La increíble y jamás contada historia del Cardenal Belluga

I

Era una sutil mañana de abril. En la opalina atmósfera, las primeras luces filtrantes del día no hacían presagiar la convulsión del suceso a descubrir. Ninguno de los primeros siete viandantes había percibido nada anómalo en el escenario del acontecimiento. Ni tan siquiera el Pichaveneno, cabo de la policía municipal en turno de noche, cuando salió a bostezar, en gesto mañanero, del cuerpo de guardia. La plaza de España guardaba de la noche acaecida largas manchas de una gran relentada. La vigilancia nocturna no había tenido más historia que la del ínclito borracho Antoñico Bebeteotro, que ahora roncaba plácidamente en el catre del calabozo, donde había terminado su noctívaga afición de pellizcar bombillas.

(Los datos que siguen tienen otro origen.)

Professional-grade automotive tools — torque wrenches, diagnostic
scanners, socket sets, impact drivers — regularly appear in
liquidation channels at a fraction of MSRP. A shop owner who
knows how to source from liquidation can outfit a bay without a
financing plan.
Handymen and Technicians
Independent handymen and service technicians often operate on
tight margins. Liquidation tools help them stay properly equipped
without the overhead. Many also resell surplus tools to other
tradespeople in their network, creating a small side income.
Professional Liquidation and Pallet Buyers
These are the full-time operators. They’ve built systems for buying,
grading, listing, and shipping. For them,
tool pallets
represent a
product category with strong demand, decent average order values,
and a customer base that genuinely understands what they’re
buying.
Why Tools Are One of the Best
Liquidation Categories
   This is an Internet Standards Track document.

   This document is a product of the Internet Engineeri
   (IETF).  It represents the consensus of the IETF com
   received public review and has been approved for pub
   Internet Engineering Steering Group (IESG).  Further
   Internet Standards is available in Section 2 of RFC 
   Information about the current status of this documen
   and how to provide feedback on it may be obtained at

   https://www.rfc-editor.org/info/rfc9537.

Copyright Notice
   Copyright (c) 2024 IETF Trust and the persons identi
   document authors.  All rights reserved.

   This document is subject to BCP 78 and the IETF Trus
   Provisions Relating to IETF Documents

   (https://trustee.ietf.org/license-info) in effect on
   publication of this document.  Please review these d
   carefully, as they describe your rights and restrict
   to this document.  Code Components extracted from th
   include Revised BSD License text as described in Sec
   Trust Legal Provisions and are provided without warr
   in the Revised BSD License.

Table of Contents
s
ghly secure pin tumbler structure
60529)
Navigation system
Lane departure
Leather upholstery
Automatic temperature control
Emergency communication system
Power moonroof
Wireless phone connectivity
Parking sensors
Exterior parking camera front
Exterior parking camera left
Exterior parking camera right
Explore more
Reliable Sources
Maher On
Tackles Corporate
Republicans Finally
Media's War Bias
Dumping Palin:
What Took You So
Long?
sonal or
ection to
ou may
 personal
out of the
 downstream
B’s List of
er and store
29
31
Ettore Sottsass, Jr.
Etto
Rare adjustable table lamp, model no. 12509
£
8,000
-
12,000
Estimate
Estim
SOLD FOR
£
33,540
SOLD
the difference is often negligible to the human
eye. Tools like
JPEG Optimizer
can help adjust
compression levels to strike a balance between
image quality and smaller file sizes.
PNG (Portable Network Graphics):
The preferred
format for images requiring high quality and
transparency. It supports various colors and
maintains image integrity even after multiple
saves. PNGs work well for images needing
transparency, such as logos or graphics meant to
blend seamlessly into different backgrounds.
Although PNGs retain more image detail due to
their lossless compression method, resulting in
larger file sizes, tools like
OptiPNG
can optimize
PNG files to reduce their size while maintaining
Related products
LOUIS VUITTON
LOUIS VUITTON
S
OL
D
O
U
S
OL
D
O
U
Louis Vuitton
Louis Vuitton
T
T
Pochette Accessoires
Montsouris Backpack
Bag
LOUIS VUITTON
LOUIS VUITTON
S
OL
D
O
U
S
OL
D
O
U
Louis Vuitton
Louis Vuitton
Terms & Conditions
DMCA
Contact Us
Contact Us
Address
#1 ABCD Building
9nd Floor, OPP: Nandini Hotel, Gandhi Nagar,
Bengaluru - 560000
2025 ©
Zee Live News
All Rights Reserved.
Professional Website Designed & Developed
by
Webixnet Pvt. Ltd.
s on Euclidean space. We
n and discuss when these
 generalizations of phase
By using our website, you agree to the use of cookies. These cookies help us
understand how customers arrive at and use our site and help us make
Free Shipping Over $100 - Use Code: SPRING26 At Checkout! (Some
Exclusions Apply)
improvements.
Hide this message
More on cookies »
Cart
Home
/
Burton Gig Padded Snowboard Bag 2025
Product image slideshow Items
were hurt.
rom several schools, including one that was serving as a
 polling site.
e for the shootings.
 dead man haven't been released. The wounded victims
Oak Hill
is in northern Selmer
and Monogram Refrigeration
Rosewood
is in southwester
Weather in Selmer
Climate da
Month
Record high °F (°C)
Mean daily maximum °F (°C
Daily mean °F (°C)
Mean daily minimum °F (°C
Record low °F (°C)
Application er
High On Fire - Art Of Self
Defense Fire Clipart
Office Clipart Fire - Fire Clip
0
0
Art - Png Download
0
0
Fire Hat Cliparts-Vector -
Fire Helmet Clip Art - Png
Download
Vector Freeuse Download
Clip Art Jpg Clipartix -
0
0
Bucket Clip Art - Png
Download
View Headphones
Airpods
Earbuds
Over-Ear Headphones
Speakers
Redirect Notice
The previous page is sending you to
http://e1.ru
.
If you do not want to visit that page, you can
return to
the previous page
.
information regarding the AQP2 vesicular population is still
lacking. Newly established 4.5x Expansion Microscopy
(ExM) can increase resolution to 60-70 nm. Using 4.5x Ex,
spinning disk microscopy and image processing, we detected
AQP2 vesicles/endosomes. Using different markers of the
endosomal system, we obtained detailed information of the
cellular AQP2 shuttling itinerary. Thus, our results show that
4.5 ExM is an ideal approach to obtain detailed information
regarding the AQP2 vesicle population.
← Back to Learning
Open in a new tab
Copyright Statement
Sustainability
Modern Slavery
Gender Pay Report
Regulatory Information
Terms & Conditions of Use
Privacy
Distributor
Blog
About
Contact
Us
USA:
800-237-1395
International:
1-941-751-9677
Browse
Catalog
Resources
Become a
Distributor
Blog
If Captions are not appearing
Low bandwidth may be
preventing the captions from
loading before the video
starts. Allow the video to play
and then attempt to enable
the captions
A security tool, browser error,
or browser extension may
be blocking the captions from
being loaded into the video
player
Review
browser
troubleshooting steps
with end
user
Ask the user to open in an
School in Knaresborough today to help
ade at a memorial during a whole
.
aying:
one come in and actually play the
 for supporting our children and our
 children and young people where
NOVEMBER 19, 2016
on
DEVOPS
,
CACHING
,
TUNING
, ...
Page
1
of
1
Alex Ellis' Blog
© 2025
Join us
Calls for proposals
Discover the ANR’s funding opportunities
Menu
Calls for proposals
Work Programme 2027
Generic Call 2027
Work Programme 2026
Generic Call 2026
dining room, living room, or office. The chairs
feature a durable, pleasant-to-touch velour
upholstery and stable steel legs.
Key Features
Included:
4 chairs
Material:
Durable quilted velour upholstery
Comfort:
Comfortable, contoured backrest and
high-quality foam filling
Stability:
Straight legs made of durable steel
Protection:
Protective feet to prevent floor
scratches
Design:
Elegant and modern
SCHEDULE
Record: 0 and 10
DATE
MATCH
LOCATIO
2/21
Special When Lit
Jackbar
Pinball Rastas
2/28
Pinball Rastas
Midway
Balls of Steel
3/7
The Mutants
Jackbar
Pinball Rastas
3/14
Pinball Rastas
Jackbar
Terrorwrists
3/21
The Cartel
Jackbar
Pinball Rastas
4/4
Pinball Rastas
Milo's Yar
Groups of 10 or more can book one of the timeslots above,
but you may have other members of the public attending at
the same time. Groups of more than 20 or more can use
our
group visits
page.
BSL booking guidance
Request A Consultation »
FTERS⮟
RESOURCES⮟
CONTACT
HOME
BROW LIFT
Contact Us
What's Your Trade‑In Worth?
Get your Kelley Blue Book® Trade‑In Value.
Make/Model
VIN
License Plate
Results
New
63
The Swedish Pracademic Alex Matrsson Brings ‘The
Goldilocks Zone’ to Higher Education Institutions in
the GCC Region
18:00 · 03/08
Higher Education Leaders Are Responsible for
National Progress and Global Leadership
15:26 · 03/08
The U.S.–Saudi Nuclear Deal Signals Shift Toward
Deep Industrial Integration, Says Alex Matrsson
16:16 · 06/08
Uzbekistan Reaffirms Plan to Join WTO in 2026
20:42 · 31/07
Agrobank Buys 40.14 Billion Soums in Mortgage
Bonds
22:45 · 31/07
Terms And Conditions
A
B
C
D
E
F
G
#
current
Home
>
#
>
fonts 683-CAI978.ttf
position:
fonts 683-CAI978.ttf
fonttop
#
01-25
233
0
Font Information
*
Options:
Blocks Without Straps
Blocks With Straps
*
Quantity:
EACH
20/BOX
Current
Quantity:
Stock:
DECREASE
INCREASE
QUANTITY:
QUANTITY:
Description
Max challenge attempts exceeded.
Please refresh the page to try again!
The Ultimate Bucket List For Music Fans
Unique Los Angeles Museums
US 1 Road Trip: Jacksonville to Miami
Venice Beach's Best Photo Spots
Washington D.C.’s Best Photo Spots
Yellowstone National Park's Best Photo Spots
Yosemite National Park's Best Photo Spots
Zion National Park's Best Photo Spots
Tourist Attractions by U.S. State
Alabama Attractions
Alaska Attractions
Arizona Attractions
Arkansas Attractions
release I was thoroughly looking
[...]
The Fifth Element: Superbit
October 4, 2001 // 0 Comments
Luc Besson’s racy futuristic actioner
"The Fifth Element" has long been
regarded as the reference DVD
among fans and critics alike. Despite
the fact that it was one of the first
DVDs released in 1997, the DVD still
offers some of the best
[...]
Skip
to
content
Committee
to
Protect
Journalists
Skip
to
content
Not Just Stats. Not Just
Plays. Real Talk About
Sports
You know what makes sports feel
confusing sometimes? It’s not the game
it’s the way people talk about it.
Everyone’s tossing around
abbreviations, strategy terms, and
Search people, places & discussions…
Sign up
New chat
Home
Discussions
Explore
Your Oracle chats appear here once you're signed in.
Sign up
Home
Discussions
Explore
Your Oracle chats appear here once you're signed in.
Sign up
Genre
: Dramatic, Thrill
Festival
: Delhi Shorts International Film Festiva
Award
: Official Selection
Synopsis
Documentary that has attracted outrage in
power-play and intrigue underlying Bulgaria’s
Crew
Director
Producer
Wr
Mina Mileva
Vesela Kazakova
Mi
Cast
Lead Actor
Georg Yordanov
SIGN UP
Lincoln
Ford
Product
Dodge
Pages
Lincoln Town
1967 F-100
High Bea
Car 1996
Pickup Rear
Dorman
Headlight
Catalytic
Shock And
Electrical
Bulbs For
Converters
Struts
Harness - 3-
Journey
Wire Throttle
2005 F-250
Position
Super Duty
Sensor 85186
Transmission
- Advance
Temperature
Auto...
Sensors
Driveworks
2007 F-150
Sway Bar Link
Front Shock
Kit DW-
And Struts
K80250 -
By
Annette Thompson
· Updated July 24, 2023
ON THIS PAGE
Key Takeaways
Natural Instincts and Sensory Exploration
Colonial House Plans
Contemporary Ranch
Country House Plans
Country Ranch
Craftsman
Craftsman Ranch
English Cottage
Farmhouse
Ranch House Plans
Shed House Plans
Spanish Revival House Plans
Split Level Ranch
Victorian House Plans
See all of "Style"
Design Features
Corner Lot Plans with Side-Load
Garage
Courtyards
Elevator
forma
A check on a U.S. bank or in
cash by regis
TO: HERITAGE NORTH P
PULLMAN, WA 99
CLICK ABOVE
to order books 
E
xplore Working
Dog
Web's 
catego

El cabo realizó una lánguida panorámica de la plaza a pesar de tener pegado su ojo izquierdo por la lagaña y tampoco reconoció la trascendencia del suceso hasta que, alertado por su séptimo sentido de policía sabueso, pudo percibir el vil ultraje.
─¡La hostia! ─exclamó y con la enritación propia del momento en el cuerpo se giró sobre sí mismo y gritó hacia el cuerpo de guardia─. ¡Avisen a la policía! ─Un municipal escuchimizado, más seco que el ojo de un tuerto y con cara de traje arrugado saltó de su asiento y se espabiló de su morrina.
─¿Pero qué dice mi cabo? La policía somos nosotros ─indicó con somnolencia, mientras al cabo Pichaveneno se le inflaban las agallas.
─Llame al señó alcarde ─ordenó con un cabreo en sol sostenido mayor.
─¿Y qué le digo? ─preguntó con interrogación suplicante el municipal José López el Caliche.
─¡Qué le va a decir, so mamón!, ¡que han afanao la estatua!
─¿La estatua? -preguntó. Y puso cara de jilón.